Lets apply the same thing to the whole food dataset:


In [None]:
foods  =  pd.read_csv (plot_dir + '/foods_table_' + tag + '.csv',
                         encoding='ISO-8859-1')

# get rid of na rows for now
foods = foods.dropna(axis=0,how='any')

In [None]:
import sklearn.preprocessing as pre
label = foods['FoodName'].values

# using our list of desired features, extract 2d (obs by feature) array and scale
X = pre.RobustScaler().fit_transform(foods[nutritional_vals])

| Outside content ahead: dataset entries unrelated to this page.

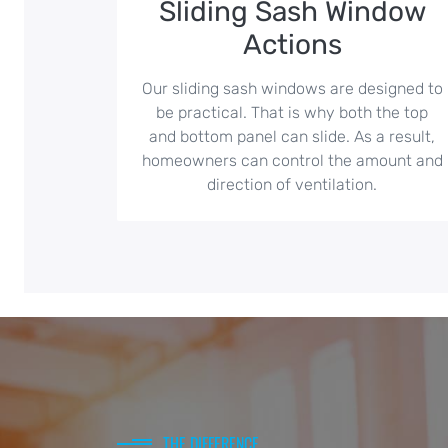
Sliding Sash Window
Actions
Our sliding sash windows are designed to
be practical. That is why both the top
and bottom panel can slide. As a result,
homeowners can control the amount and
direction of ventilation.
THE DIFFERENCE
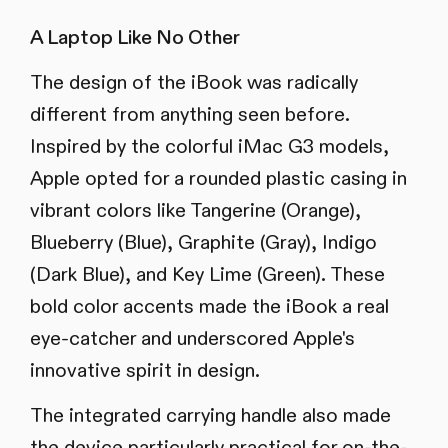
A Laptop Like No Other
The design of the iBook was radically
different from anything seen before.
Inspired by the colorful iMac G3 models,
Apple opted for a rounded plastic casing in
vibrant colors like Tangerine (Orange),
Blueberry (Blue), Graphite (Gray), Indigo
(Dark Blue), and Key Lime (Green). These
bold color accents made the iBook a real
eye-catcher and underscored Apple's
innovative spirit in design.
The integrated carrying handle also made
the device particularly practical for on-the-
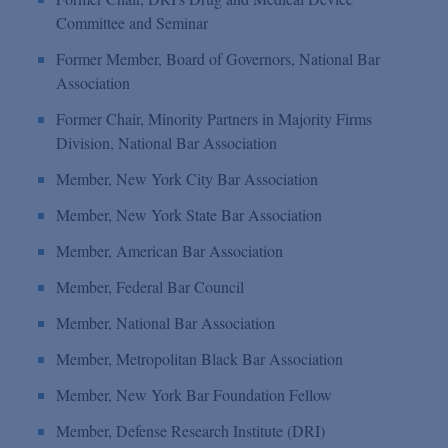
Committee and Seminar
Former Member, Board of Governors, National Bar
Association
Former Chair, Minority Partners in Majority Firms
Division, National Bar Association
Member, New York City Bar Association
Member, New York State Bar Association
Member, American Bar Association
Member, Federal Bar Council
Member, National Bar Association
Member, Metropolitan Black Bar Association
Member, New York Bar Foundation Fellow
Member, Defense Research Institute (DRI)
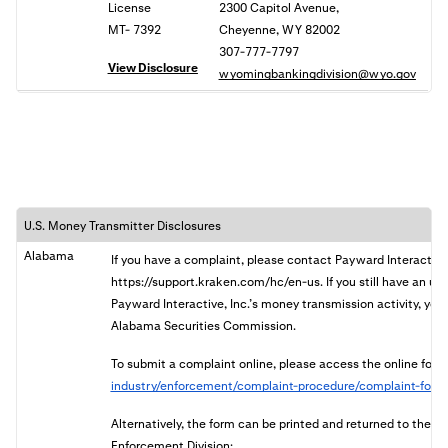
License
2300 Capitol Avenue,
MT- 7392
Cheyenne, WY 82002
307-777-7797
View Disclosure
wyomingbankingdivision@wyo.gov
U.S. Money Transmitter Disclosures
Alabama
If you have a complaint, please contact Payward Interactive
https://support.kraken.com/hc/en-us. If you still have an u
Payward Interactive, Inc.’s money transmission activity, you 
Alabama Securities Commission.
To submit a complaint online, please access the online form
industry/enforcement/complaint-procedure/complaint-form
Alternatively, the form can be printed and returned to the
Enforcement Division:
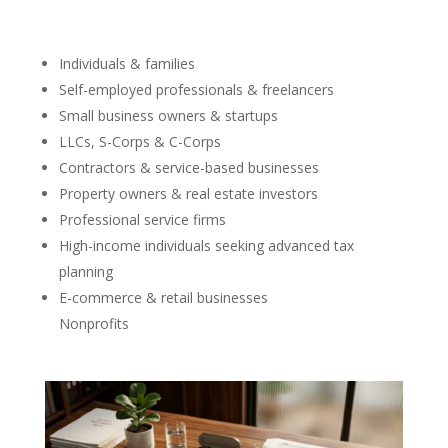
Individuals & families
Self-employed professionals & freelancers
Small business owners & startups
LLCs, S-Corps & C-Corps
Contractors & service-based businesses
Property owners & real estate investors
Professional service firms
High-income individuals seeking advanced tax
planning
E-commerce & retail businesses
Nonprofits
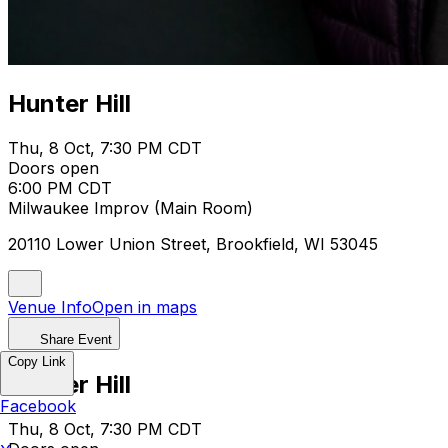
Hunter Hill
Thu, 8 Oct, 7:30 PM CDT
Doors open
6:00 PM CDT
Milwaukee Improv (Main Room)
20110 Lower Union Street, Brookfield, WI 53045
Venue Info
Open in maps
Share Event
Copy Link
Hunter Hill
Facebook
Thu, 8 Oct, 7:30 PM CDT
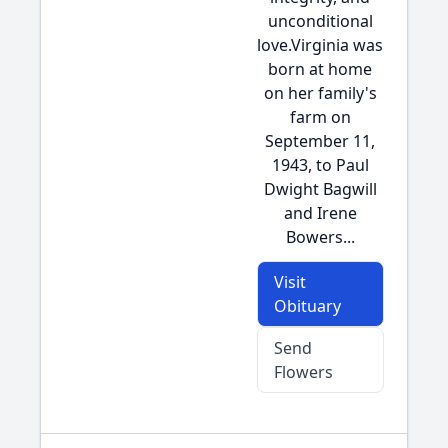
unconditional
love.Virginia was
born at home
on her family's
farm on
September 11,
1943, to Paul
Dwight Bagwill
and Irene
Bowers...
Visit
Obituary
Send
Flowers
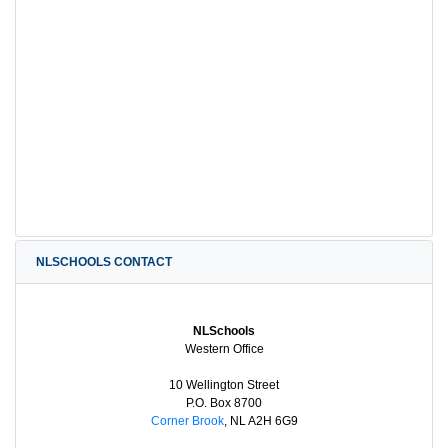
NLSCHOOLS CONTACT
NLSchools
Western Office
10 Wellington Street
P.O. Box 8700
Corner Brook
, NL A2H 6G9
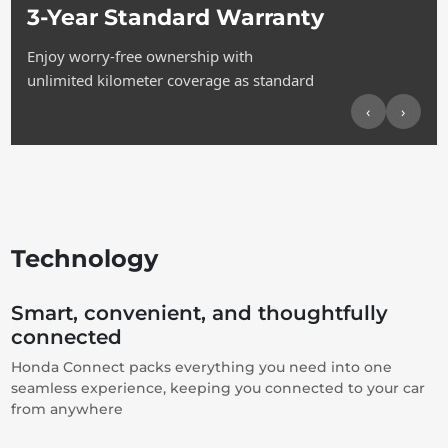
3-Year Standard Warranty
Enjoy worry-free ownership with
unlimited kilometer coverage as standard
‹
›
Technology
Smart, convenient, and thoughtfully
connected
Honda Connect packs everything you need into one
seamless experience, keeping you connected to your car
from anywhere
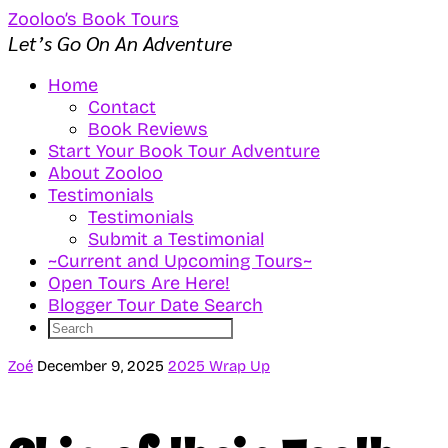
Zooloo’s Book Tours
Let’s Go On An Adventure
Home
Contact
Book Reviews
Start Your Book Tour Adventure
About Zooloo
Testimonials
Testimonials
Submit a Testimonial
~Current and Upcoming Tours~
Open Tours Are Here!
Blogger Tour Date Search
Zoé
December 9, 2025
2025 Wrap Up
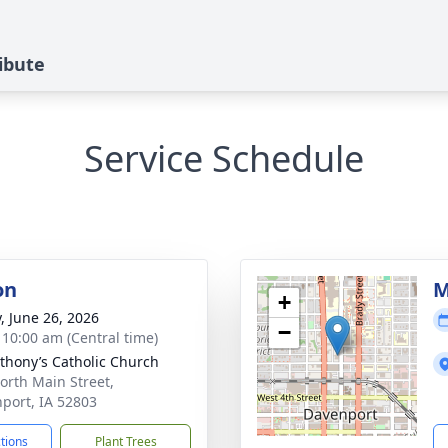
ibute
Service Schedule
on
M
+
y, June 26, 2026
−
- 10:00 am (Central time)
nthony’s Catholic Church
orth Main Street,
port, IA 52803
ctions
Plant Trees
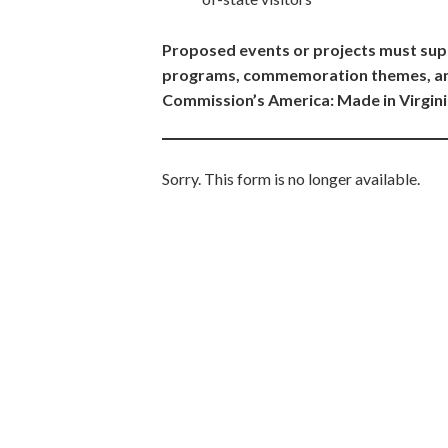
Proposed events or projects must sup
programs, commemoration themes, and
Commission’s America: Made in Virgini
Sorry. This form is no longer available.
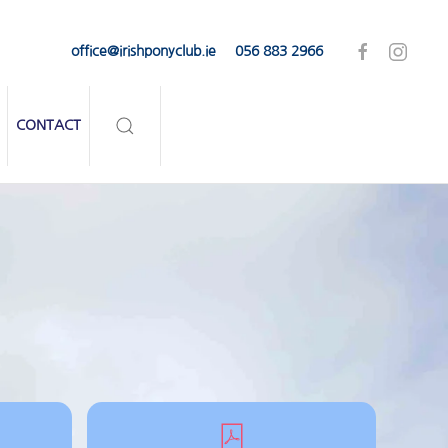
office@irishponyclub.ie
056 883 2966
CONTACT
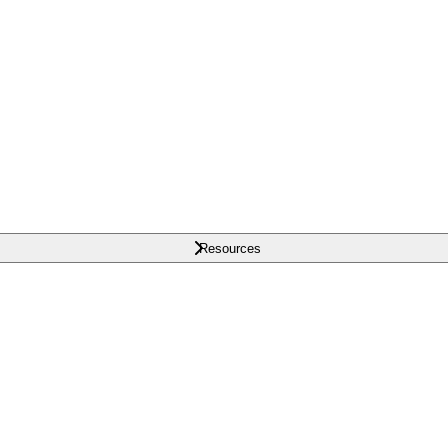
Resources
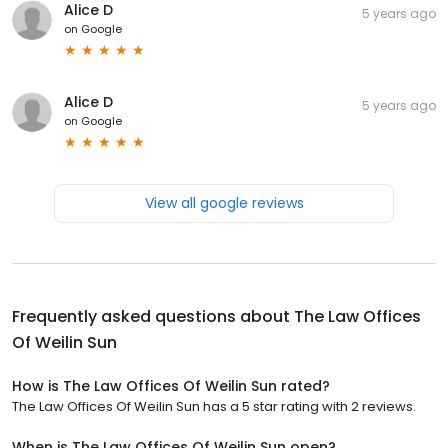
Alice D
5 years ago
on
Google
Alice D
5 years ago
on
Google
View all google reviews
Frequently asked questions about
The Law Offices
Of Weilin Sun
How is The Law Offices Of Weilin Sun rated?
The Law Offices Of Weilin Sun has a 5 star rating with 2 reviews.
When is The Law Offices Of Weilin Sun open?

Because this is a big dataset, and probably very difficult to cluster, I'm going to set the neighbour classes to 40 and the num components (the dimensionality of the output array to 4). This is all a bit arbitrary, but seems to work...

In [None]:
from sklearn import manifold

# we'd expect about 30 classes, so set to 35
Y = manifold.LocallyLinearEmbedding(n_neighbors=40,n_components=4,max_iter=10000).fit_transform(X)


In [None]:
from scipy.spatial.distance import cdist

def find_nearest_foods(X,tabPosition,foodsTable):
    distX = cdist(X,X)
    leng = distX.shape[0]
    vec = distX[tabPosition,:int(leng/2)]
    orderedVec = np.argsort(vec)
    oNs = np.array(foodsTable['FoodName'])[orderedVec]
    co2e = np.array(foodsTable['CO2e'])[orderedVec]
    print('The nearest foodstuffs to {} (CO2e={:.2f}) are:\n\
        \n1) {}\n   (CO2e={:.2f})\
        \n2) {}\n   (CO2e={:.2f})\
        \n3) {}\n   (CO2e={:.2f})\
        \n4) {}\n   (CO2e={:.2f})\
        \n ...'.format(oNs[0],co2e[0],
                       oNs[1],co2e[1],
                       oNs[2],co2e[2],
                       oNs[3],co2e[3],
                       oNs[4],co2e[4]))
    return None

So sometimes this works great:

In [None]:
find_nearest_foods(Y,37,foods)

In [None]:
find_nearest_foods(Y,1500,foods)


And quite often it's completely wrong:

In [None]:
find_nearest_foods(Y,700,foods)

So this is clearly wrong, but imagine how great it would be if it was right...